___ Record excerpts

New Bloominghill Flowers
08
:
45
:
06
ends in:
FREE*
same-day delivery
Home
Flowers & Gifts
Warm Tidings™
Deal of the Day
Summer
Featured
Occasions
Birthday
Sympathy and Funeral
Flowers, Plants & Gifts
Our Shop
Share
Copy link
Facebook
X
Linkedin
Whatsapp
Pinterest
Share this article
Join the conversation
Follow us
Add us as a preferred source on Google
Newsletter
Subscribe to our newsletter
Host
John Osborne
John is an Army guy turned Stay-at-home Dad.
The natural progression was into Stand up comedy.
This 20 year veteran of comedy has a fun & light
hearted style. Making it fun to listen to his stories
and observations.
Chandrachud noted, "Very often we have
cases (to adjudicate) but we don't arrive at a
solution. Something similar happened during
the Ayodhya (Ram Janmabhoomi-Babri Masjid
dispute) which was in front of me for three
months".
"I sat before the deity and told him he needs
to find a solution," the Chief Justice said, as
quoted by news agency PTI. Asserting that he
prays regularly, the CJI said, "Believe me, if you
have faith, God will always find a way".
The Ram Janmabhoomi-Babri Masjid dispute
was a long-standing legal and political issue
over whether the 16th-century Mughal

______
___ Record excerpts

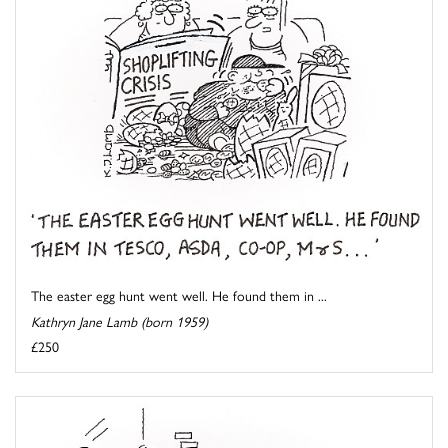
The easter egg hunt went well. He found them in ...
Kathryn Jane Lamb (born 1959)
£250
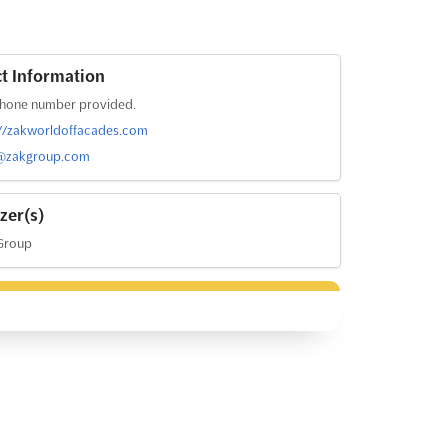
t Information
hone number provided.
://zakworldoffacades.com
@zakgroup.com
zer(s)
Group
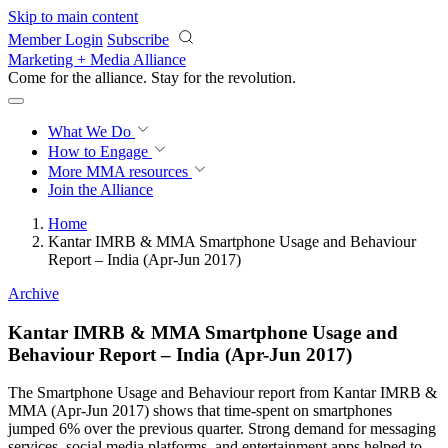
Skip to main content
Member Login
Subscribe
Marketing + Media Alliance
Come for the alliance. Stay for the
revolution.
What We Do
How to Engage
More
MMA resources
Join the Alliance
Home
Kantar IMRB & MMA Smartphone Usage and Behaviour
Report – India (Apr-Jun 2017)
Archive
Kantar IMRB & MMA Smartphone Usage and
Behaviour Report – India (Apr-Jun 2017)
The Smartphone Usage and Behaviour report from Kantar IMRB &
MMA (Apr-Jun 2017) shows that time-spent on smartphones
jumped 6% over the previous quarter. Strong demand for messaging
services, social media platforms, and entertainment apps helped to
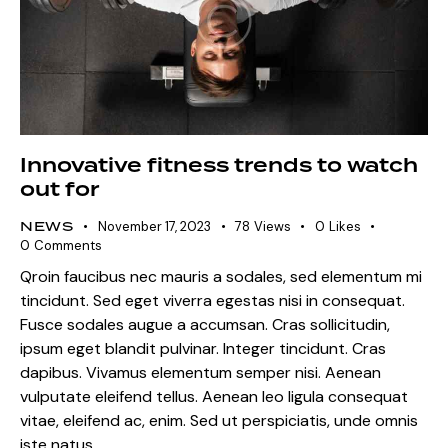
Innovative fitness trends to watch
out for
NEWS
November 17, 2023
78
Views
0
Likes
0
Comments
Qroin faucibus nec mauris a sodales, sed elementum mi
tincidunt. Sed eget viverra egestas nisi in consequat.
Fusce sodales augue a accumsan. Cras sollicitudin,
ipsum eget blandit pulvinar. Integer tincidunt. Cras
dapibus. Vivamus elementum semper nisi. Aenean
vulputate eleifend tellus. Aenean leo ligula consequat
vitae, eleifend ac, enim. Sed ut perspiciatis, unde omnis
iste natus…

______
___ Record excerpts

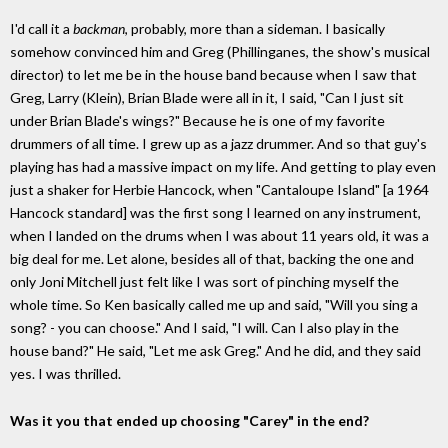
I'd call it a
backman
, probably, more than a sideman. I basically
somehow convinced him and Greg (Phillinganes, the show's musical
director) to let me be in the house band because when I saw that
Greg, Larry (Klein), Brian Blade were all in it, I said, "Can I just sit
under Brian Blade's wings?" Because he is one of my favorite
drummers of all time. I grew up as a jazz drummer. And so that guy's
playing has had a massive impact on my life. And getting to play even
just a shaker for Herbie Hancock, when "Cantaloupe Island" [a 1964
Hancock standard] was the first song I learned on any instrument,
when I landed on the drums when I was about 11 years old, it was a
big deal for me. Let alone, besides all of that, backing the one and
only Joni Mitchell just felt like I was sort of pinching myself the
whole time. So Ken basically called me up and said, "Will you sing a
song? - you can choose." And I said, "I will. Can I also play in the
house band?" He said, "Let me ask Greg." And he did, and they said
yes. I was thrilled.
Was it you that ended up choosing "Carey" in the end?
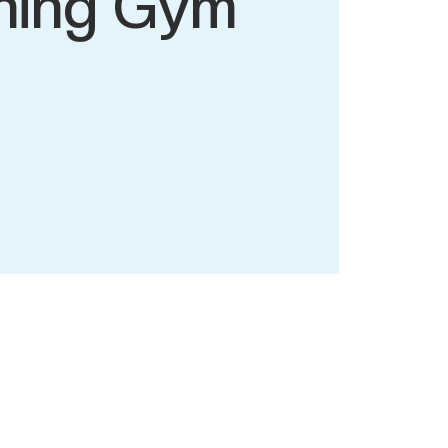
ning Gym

______

* Work item: I need every line of the data that has the word "Join"; please list them.

* Answer to the problem:
Join the conversation
Join the Alliance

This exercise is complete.